What gambits, challenges and missed advantages came along the way?
WHAT WAS MUSK'S MAIN ARGUMENT FOR BACKING OUT OF BUYING TWITTER?
Musk grounded his argument largely on the allegation that Twitter vastly misrepresented how it measures the magnitude of spam bot accounts that are useless to advertisers.
But Chancellor Kathaleen St. Jude McCormick, the court's head judge, apparently wasn't buying it.
As the two sides presented evidence prior to the trial, the judge appeared to focus narrowly in line with the court's mandate: on the merger agreement between Musk and Twitter, and whether anything had changed since it was signed in April that would justify terminating the deal.
A former Twitter head of security, fired early this year and turned whistleblower, appeared to bolster Musk's argument.
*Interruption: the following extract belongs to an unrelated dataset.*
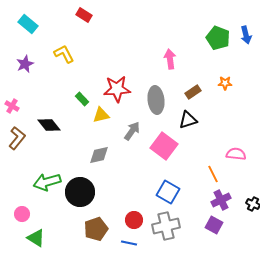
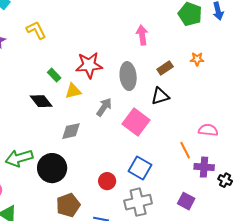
black diamond: (49, 125) -> (41, 101), moved
purple cross: (221, 200) -> (204, 167), moved, turned 30
red circle: (134, 220) -> (107, 181), moved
Peiter Mudge Zatko, a respected cybersecurity expert, filed complaints in July with federal regulators and the Justice Department alleging that Twitter misled regulators about its efforts to control millions of spam accounts as well as its cyber defences.
But help to Musk from Zatko's disclosures was a longshot, said Brian Quinn, a professor at Boston College Law School, and in the end, it didn't really change the (legal) landscape in any significant way.
DID MUSK'S APPROACH TO BUYING TWITTER HURT OR HELP HIS CASE?
He was fairly cavalier, Quinn said. Recently released text messages between Musk and others show jubilation over Musk taking a large stake in Twitter and joining its board.
It wasn't until after he signed the merger agreement in late April that he undertook what's called due diligence, close inspection, regarding the company and starting lodging complaints about bots, Quinn noted.
That may not have impressed the judge as the right approach for someone buying a major company.
WHY DID MUSK CHANGE HIS MIND NOW?
In addition to the trial looming and his deposition scheduled for Thursday, Musk faced a ticking metre of potential rising interest costs.
If he lost the trial, the judge could not only force him to close the deal but also could impose interest payments that would have increased its cost.
Experts say the interest likely started piling up mid-September.
But of course the deal isn't done yet, and there are legal hoops yet to be jumped through. Given Musk's track record and volatility, it would be a mistake to assume that it's tied up in a bow.